__Work request__: Where the listing below has a line with "Identify the click", write out exactly that line and every line after it, stopping after the line with "College of Nursing (509, 572)".

__Data shown__:
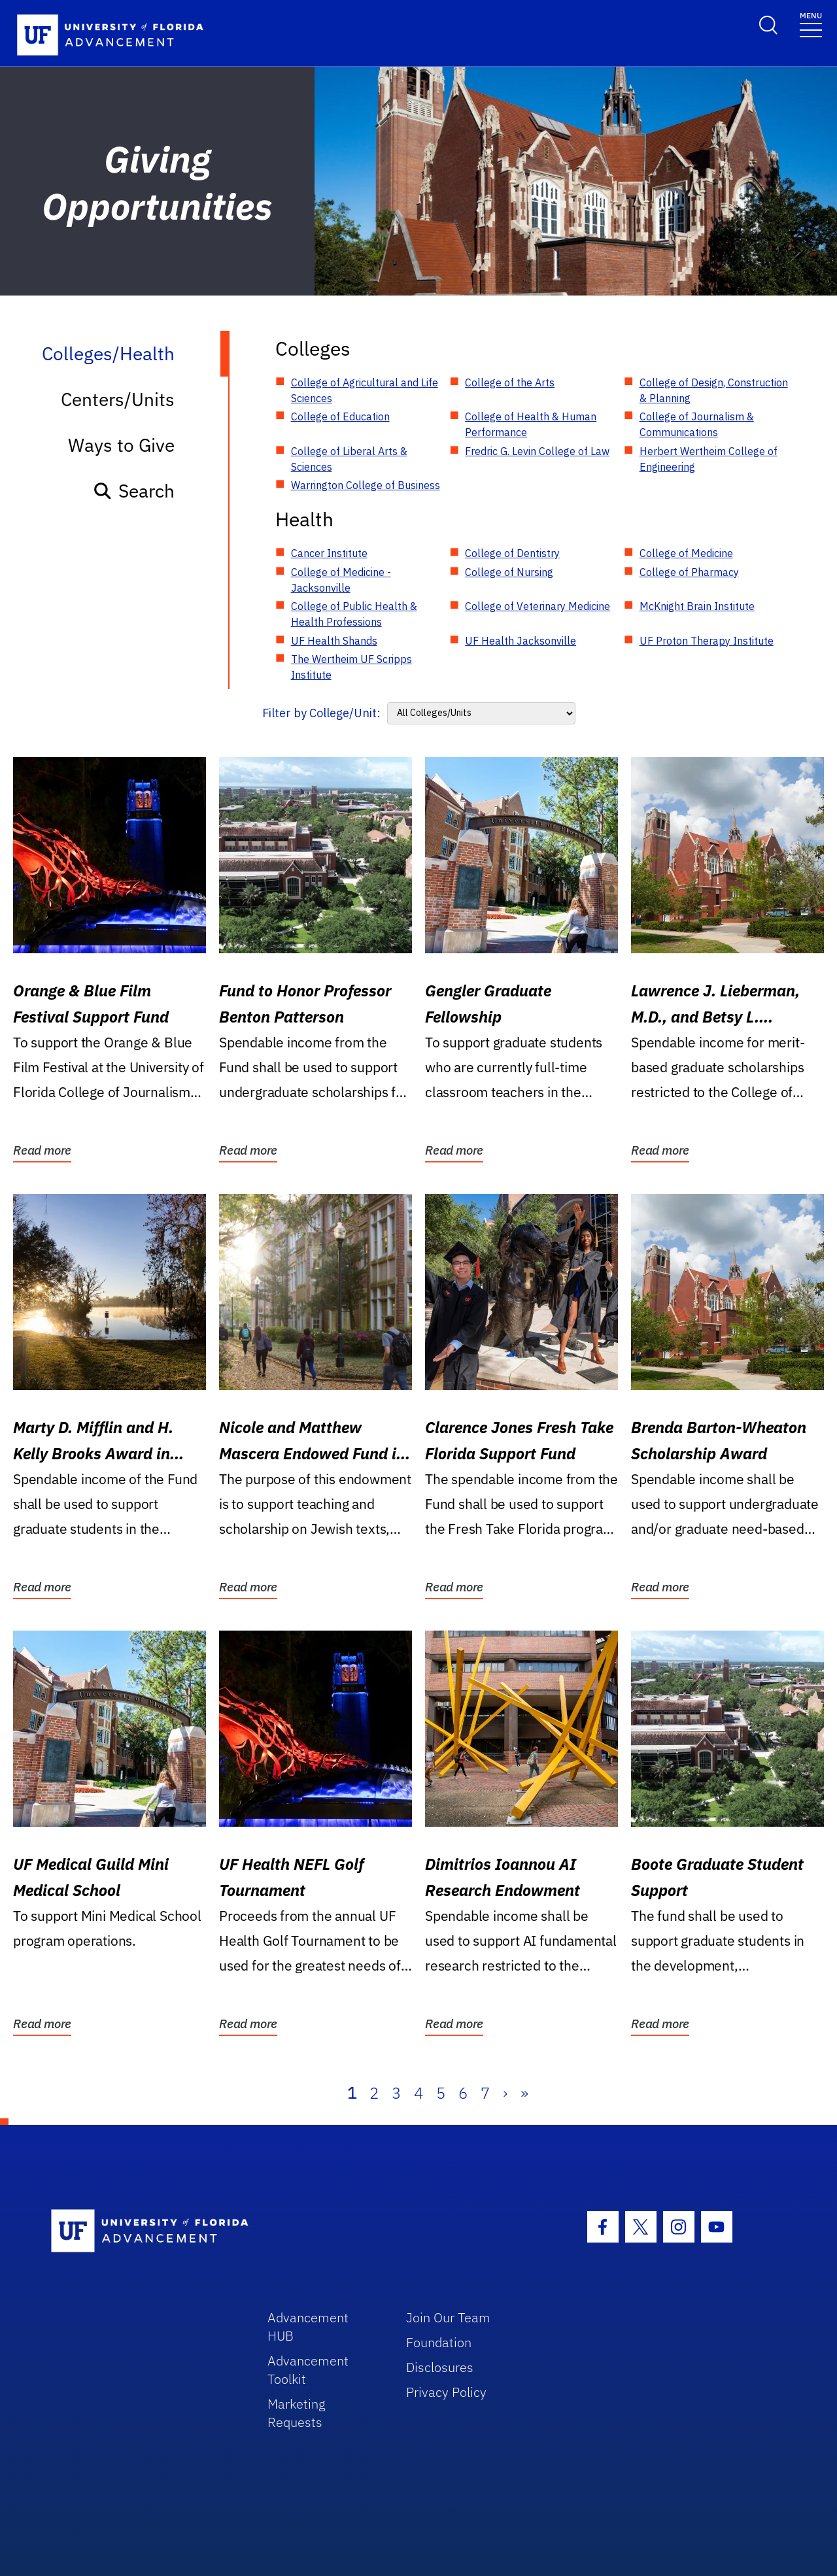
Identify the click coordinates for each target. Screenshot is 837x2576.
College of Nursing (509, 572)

...

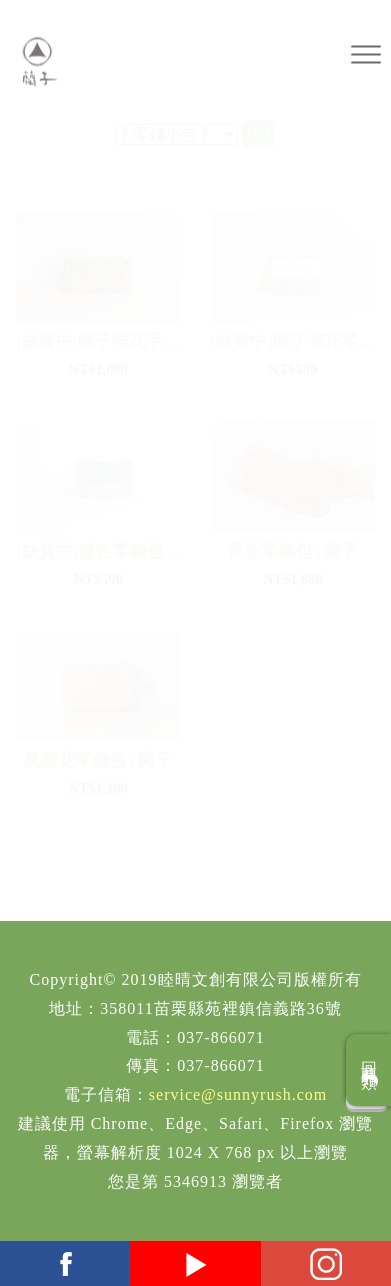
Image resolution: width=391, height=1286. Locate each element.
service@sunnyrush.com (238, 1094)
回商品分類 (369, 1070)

__Your response__:
Identify the click coordinates for each target. Screenshot is 837x2576.
College of Nursing (509, 572)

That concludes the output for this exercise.